Sen. Sheldon Whitehouse, (D-R.I.), a former federal prosecutor, also pointed to the infamous “Torture Memos” episode, in which Associate Deputy Attorney General David Margolis effectively exonerated two department attorneys flagged for misconduct from further punishment.
This need to protect the department as an institution leads to problems, as evidenced in the fallout from the Stevens case, the Senators said. That’s where Sen. Lisa Murkowski’s new legislation comes in.
The Alaska Republican, who is a family friend of the late Stevens, gave testimony to the committee on Wednesday, advocating for codifying evidence disclosure rules through legislation. The “Fairness in Disclosure of Evidence Act,” which currently has four co-sponsors, would more closely regulate discovery rules for federal prosecutors.
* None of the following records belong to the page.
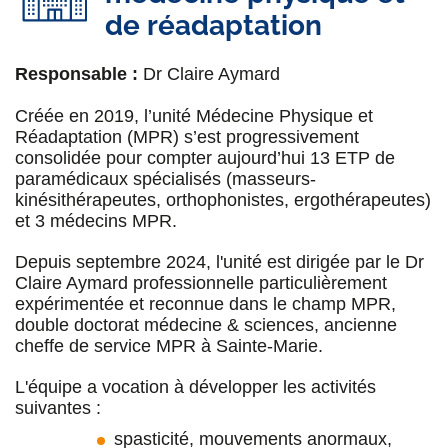
Dr Nabila Mouder
de réadaptation
Neurologue, praticien titulaire. Électrophysiologie
Responsable :
Dr Claire Aymard
Dr Marion Quirins
Créée en 2019, l’unité Médecine Physique et
Neurologue, praticien titulaire.
Réadaptation (MPR) s’est progressivement
Électrophysiologie.
Epilepsies de l'adulte
consolidée pour compter aujourd’hui 13 ETP de
paramédicaux spécialisés (masseurs-
Dr Alix Romier
kinésithérapeutes, orthophonistes, ergothérapeutes)
et 3 médecins MPR.
Responsable activité
sommeil
Depuis septembre 2024, l'unité est dirigée par le Dr
Dr Marie Scuccimarra
Claire Aymard professionnelle particulièrement
expérimentée et reconnue dans le champ MPR,
Neurologue
double doctorat médecine & sciences, ancienne
cheffe de service MPR à Sainte-Marie.
Dr Sinead Zeidan
L'équipe a vocation à développer les activités
Neurologue, praticien titulaire.
Epilepsies de
suivantes :
l'adulte
spasticité, mouvements anormaux,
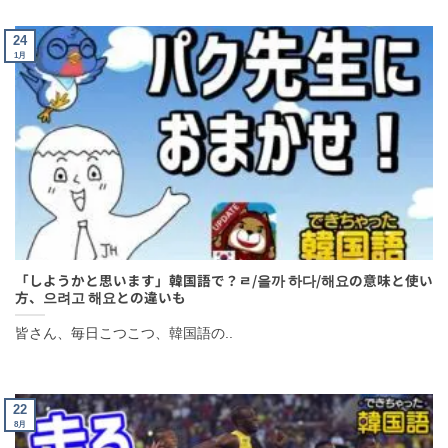
24
1月
「しようかと思います」韓国語で？ㄹ/을까 하다/해요の意味と使い
方、으려고 해요との違いも
皆さん、毎日こつこつ、韓国語の..
22
8月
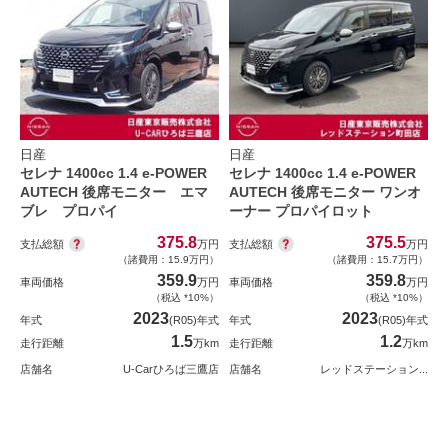
日産
日産
セレナ 1400cc 1.4 e-POWER
セレナ 1400cc 1.4 e-POWER
AUTECH 後席モニター エマ
AUTECH 後席モニター ワンオ
ブレ プロパイ
ーナー プロパイロット
375.8
375.5
支払総額
支払総額
万円
万円
（諸費用：15.9万円）
（諸費用：15.7万円）
359.9
359.8
車両価格
万円
車両価格
万円
（税込 *10%）
（税込 *10%）
2023
2023
年式
(R05)年式
年式
(R05)年式
1.5
1.2
走行距離
万km
走行距離
万km
店舗名
U-Carひろば三鷹店
店舗名
レッドステーション...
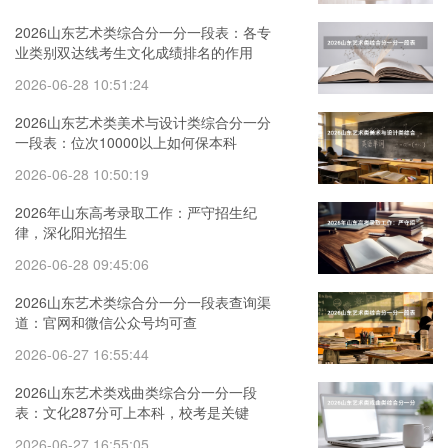
2026山东艺术类综合分一分一段表：各专
业类别双达线考生文化成绩排名的作用
2026-06-28 10:51:24
2026山东艺术类美术与设计类综合分一分
一段表：位次10000以上如何保本科
2026-06-28 10:50:19
2026年山东高考录取工作：严守招生纪
律，深化阳光招生
2026-06-28 09:45:06
2026山东艺术类综合分一分一段表查询渠
道：官网和微信公众号均可查
2026-06-27 16:55:44
2026山东艺术类戏曲类综合分一分一段
表：文化287分可上本科，校考是关键
2026-06-27 16:55:05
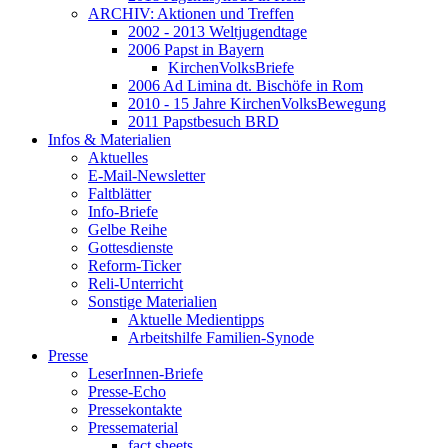
ARCHIV: Aktionen und Treffen
2002 - 2013 Weltjugendtage
2006 Papst in Bayern
KirchenVolksBriefe
2006 Ad Limina dt. Bischöfe in Rom
2010 - 15 Jahre KirchenVolksBewegung
2011 Papstbesuch BRD
Infos & Materialien
Aktuelles
E-Mail-Newsletter
Faltblätter
Info-Briefe
Gelbe Reihe
Gottesdienste
Reform-Ticker
Reli-Unterricht
Sonstige Materialien
Aktuelle Medientipps
Arbeitshilfe Familien-Synode
Presse
LeserInnen-Briefe
Presse-Echo
Pressekontakte
Pressematerial
fact sheets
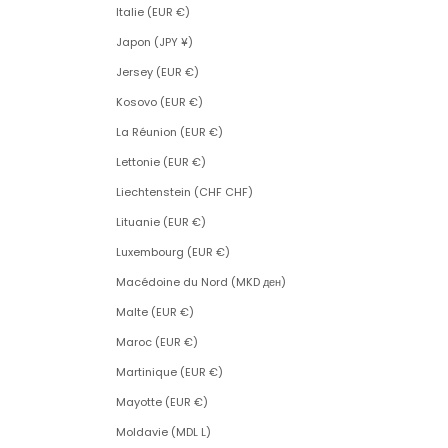
Italie (EUR €)
Japon (JPY ¥)
Jersey (EUR €)
Kosovo (EUR €)
La Réunion (EUR €)
Lettonie (EUR €)
Liechtenstein (CHF CHF)
Lituanie (EUR €)
Luxembourg (EUR €)
Macédoine du Nord (MKD ден)
Malte (EUR €)
Maroc (EUR €)
Martinique (EUR €)
Mayotte (EUR €)
Moldavie (MDL L)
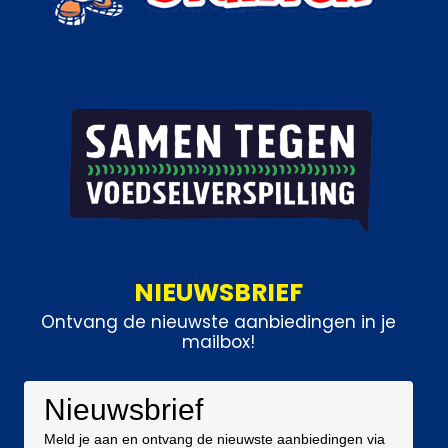
NIEUWSBRIEF
Ontvang de nieuwste aanbiedingen in je
mailbox!
Nieuwsbrief
Meld je aan en ontvang de nieuwste aanbiedingen via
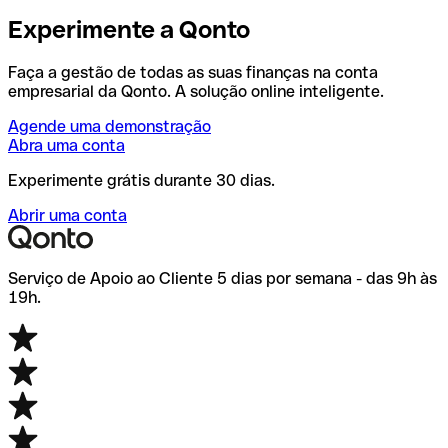
Experimente a Qonto
Faça a gestão de todas as suas finanças na conta
empresarial da Qonto. A solução online inteligente.
Agende uma demonstração
Abra uma conta
Experimente grátis durante 30 dias.
Abrir uma conta
Serviço de Apoio ao Cliente 5 dias por semana - das 9h às
19h.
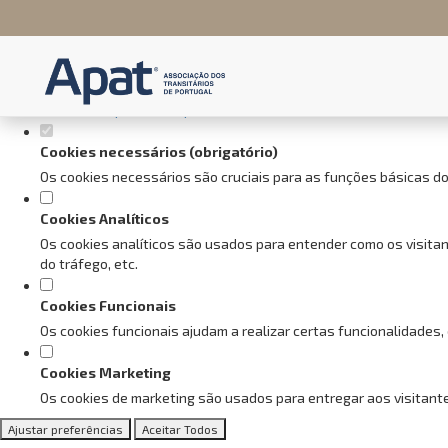
Defina as suas preferências de
Este website utiliza cookies estritamente necessários, analíticos e f
Consulte a nossa
política de privacidade e de Cookies
.
Cookies necessários (obrigatório)
Os cookies necessários são cruciais para as funções básicas do
Cookies Analíticos
Os cookies analíticos são usados para entender como os visitan
do tráfego, etc.
Cookies Funcionais
Os cookies funcionais ajudam a realizar certas funcionalidades,
Cookies Marketing
Os cookies de marketing são usados para entregar aos visitante
Ajustar preferências
Aceitar Todos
The Justice Department has gone on record opposing legislating such discovery rules.
Murkowski, who did not take any questions from the committee, said the department’s unwillingness to take her efforts seriously suggests a “somewhat arrogant or dismissive approach.”
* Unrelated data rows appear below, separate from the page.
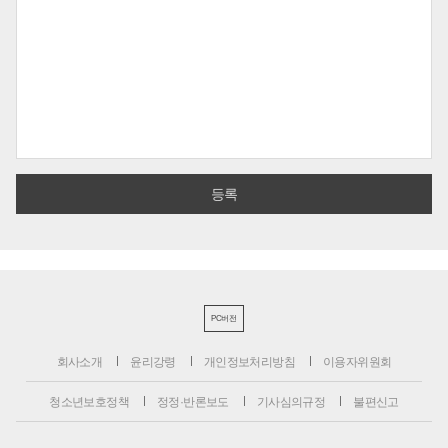
PC버전
회사소개
윤리강령
개인정보처리방침
이용자위원회
청소년보호정책
정정·반론보도
기사심의규정
불편신고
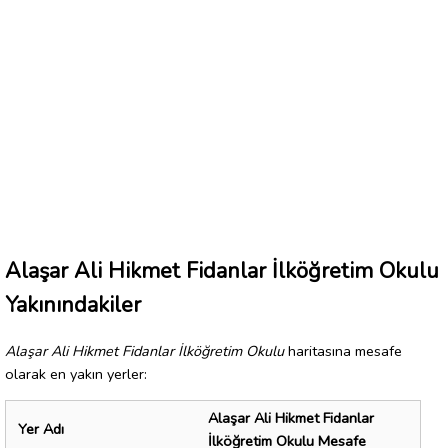
Alaşar Ali Hikmet Fidanlar İlköğretim Okulu
Yakınındakiler
Alaşar Ali Hikmet Fidanlar İlköğretim Okulu
haritasına mesafe
olarak en yakın yerler:
Alaşar Ali Hikmet Fidanlar
Yer Adı
İlköğretim Okulu Mesafe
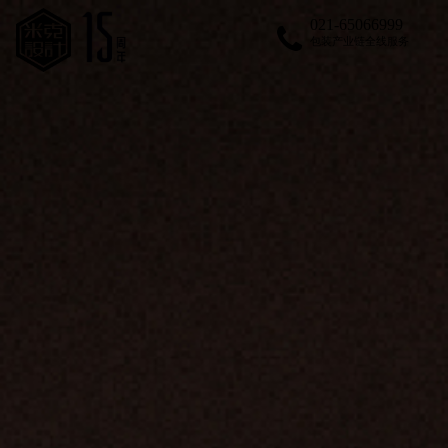
021-65066999
包装产业链全线服务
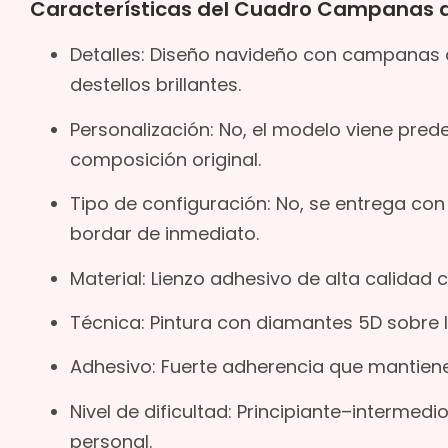
Características del Cuadro Campanas 
Detalles: Diseño navideño con campanas d
destellos brillantes.
Personalización: No, el modelo viene pred
composición original.
Tipo de configuración: No, se entrega co
bordar de inmediato.
Material: Lienzo adhesivo de alta calidad 
Técnica: Pintura con diamantes 5D sobre 
Adhesivo: Fuerte adherencia que mantiene
Nivel de dificultad: Principiante–intermedi
personal.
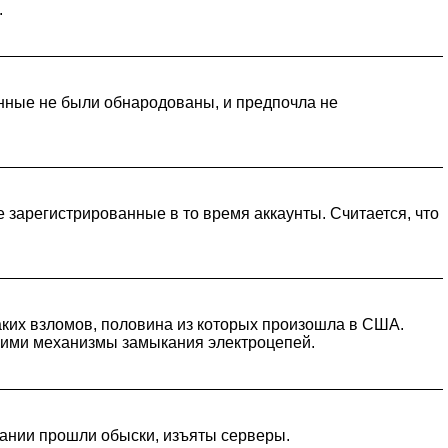
.
анные не были обнародованы, и предпочла не
 зарегистрированные в то время аккаунты. Считается, что
аких взломов, половина из которых произошла в США.
ющими механизмы замыкания электроцепей.
пании прошли обыски, изъяты серверы.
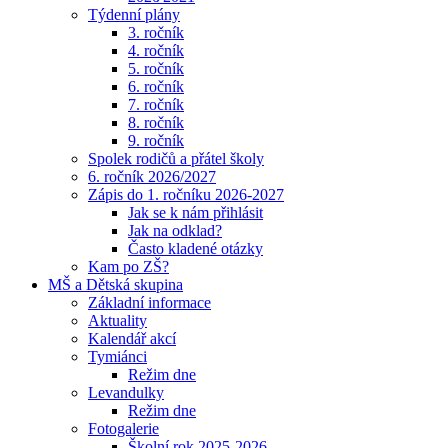
Týdenní plány
3. ročník
4. ročník
5. ročník
6. ročník
7. ročník
8. ročník
9. ročník
Spolek rodičů a přátel školy
6. ročník 2026/2027
Zápis do 1. ročníku 2026-2027
Jak se k nám přihlásit
Jak na odklad?
Často kladené otázky
Kam po ZŠ?
MŠ a Dětská skupina
Základní informace
Aktuality
Kalendář akcí
Tymiánci
Režim dne
Levandulky
Režim dne
Fotogalerie
Školní rok 2025-2026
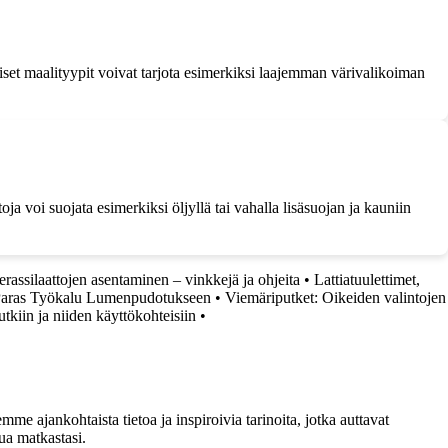
set maalityypit voivat tarjota esimerkiksi laajemman värivalikoiman
toja voi suojata esimerkiksi öljyllä tai vahalla lisäsuojan ja kauniin
terassilaattojen asentaminen – vinkkejä ja ohjeita
•
Lattiatuulettimet,
 Paras Työkalu Lumenpudotukseen
•
Viemäriputket: Oikeiden valintojen
putkiin ja niiden käyttökohteisiin
•
me ajankohtaista tietoa ja inspiroivia tarinoita, jotka auttavat
ua matkastasi.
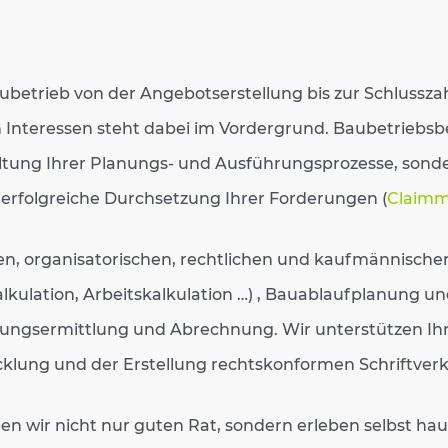
ubetrieb von der Angebotserstellung bis zur Schlusszah
n Interessen steht dabei im Vordergrund. Baubetriebsbe
altung Ihrer Planungs- und Ausführungsprozesse, son
erfolgreiche Durchsetzung Ihrer Forderungen (
Claim
n, organisatorischen, rechtlichen und kaufmännischen
alkulation, Arbeitskalkulation …) , Bauablaufplanung u
stungsermittlung und Abrechnung. Wir unterstützen Ihr
klung und der Erstellung rechtskonformen Schriftverk
n wir nicht nur guten Rat, sondern erleben selbst 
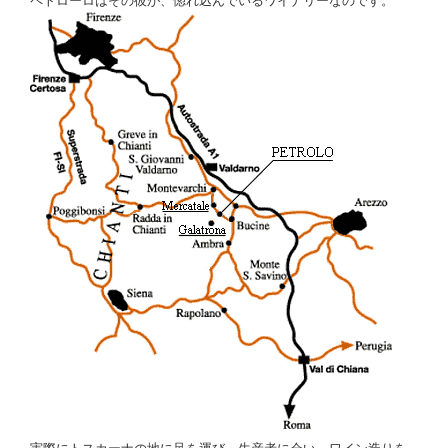
ペトローロはその彼が、惚れ込んでいるワイナリーなのです。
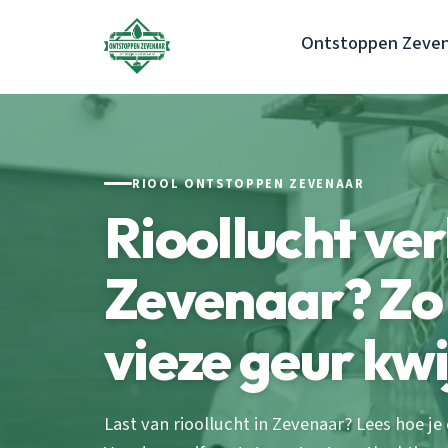
Ontstoppen Zeven
RIOOL ONTSTOPPEN ZEVENAAR
Rioollucht ve
Zevenaar? Zo 
vieze geur kwi
Last van rioollucht in Zevenaar? Lees hoe je d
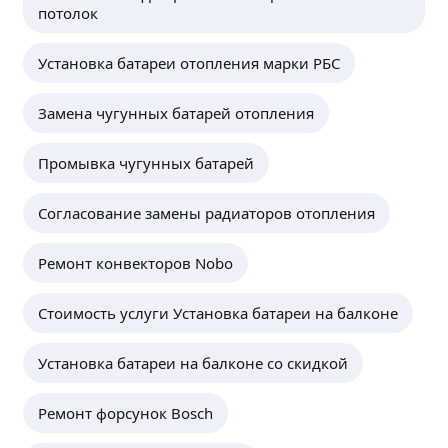
потолок
Установка батареи отопления марки РБС
Замена чугунных батарей отопления
Промывка чугунных батарей
Согласование замены радиаторов отопления
Ремонт конвекторов Nobo
Стоимость услуги Установка батареи на балконе
Установка батареи на балконе со скидкой
Ремонт форсунок Bosch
“I respectfully submit that Justice is in no position to be arrogant,” Murkowski said.
She said discovery obligations and rules should be predictable, and that’s what her bill aims to do. She said the department sometimes characterizes her bill as a mechanism to “open the jail house doors and… have the terrorists run free.” That’s not the case, she said.
The Stevens case, while a dark mark on the Justice Department, is also one to remember for ages because fewer prosecutions “cut as close to the relationship of the American people to the government as this one did.”
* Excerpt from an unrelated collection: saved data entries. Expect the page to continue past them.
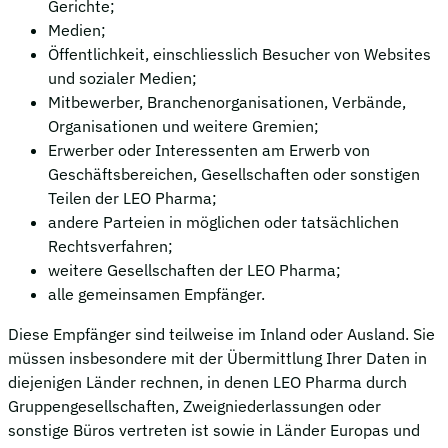
Gerichte;
Medien;
Öffentlichkeit, einschliesslich Besucher von Websites
und sozialer Medien;
Mitbewerber, Branchenorganisationen, Verbände,
Organisationen und weitere Gremien;
Erwerber oder Interessenten am Erwerb von
Geschäftsbereichen, Gesellschaften oder sonstigen
Teilen der LEO Pharma;
andere Parteien in möglichen oder tatsächlichen
Rechtsverfahren;
weitere Gesellschaften der LEO Pharma;
alle gemeinsamen Empfänger.
Diese Empfänger sind teilweise im Inland oder Ausland. Sie
müssen insbesondere mit der Übermittlung Ihrer Daten in
diejenigen Länder rechnen, in denen LEO Pharma durch
Gruppengesellschaften, Zweigniederlassungen oder
sonstige Büros vertreten ist sowie in Länder Europas und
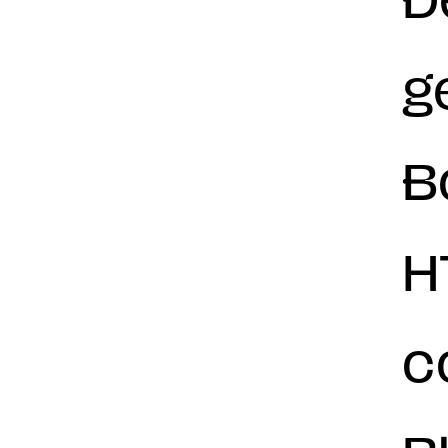
g
B
H
c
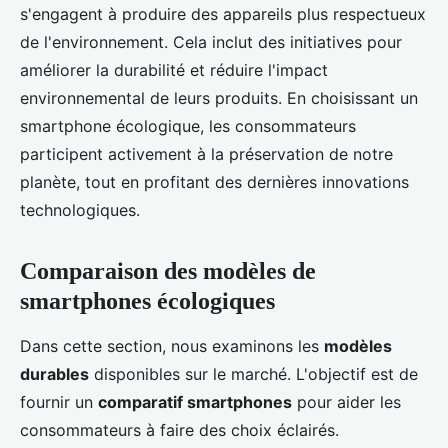
s'engagent à produire des appareils plus respectueux
de l'environnement. Cela inclut des initiatives pour
améliorer la durabilité et réduire l'impact
environnemental de leurs produits. En choisissant un
smartphone écologique, les consommateurs
participent activement à la préservation de notre
planète, tout en profitant des dernières innovations
technologiques.
Comparaison des modèles de
smartphones écologiques
Dans cette section, nous examinons les
modèles
durables
disponibles sur le marché. L'objectif est de
fournir un
comparatif smartphones
pour aider les
consommateurs à faire des choix éclairés.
The committee’s chairman, Sen. Patrick Leahy (D-Vt.), a former prosecutor, said whatever steps needed to ensure this never happens again, “whether it’s a Ted Smith or a Ted Stevens,” need to be taken.
After the hearing, Murkowski told Main Justice she will continue to press the Justice Department.
“The people of Alaska are still stung by what happened,” she said. “This is a man who served them not only 40 years in the Senate but before that within our state government. They see a system that worked against a good man.”
She continued: “I can remember a conversation with Senator Stevens when he was going through this process and he said, ‘Don’t worry, the DOJ will do their job. They will find that there’s nothing there. They will find me innocent,’ ” she said. “And the DOJ didn’t mete out justice. Alaskans are still waiting for some real answers and we haven’t gotten them yet.”
Cole defended the Justice Department, saying the Stevens case, while regrettable, does not represent a “systemic problem.” He told the committee he did not believe the Stevens trial would have had a different outcome had Murkowski’s bill been in place. The problem was not that the rules were not in place, the problem is that the prosecutors did not follow the rules, he said.
He highlighted the steps the department has taken since the Stevens case to ensure federal prosecutors are well aware of their discovery obligations, including mandatory training and creating of discovery coordinators nationally and in U.S. Attorney’s offices. He also told the committee that there are a number of reporting procedures in place to notify OPR of potential discovery violations. In fact, the number of cases with discovery issues at trial is “infinitesimal,” he said.
A main concern, and major reason to oppose Murkowski’s legislation, is the potential harm it could bring to witnesses, Cole said. If witness names are handed over the the defense before trial, there are scores of instances in the past that show that the witnesses may be retaliated against — some even killed. He also said the implications for national security cases could be “devastating.”
Murkowski’s bill would “disturb a careful balance” already in place within the criminal justice system, Cole said.
– Main Justice reporter Matthew Volkov contributed to this report.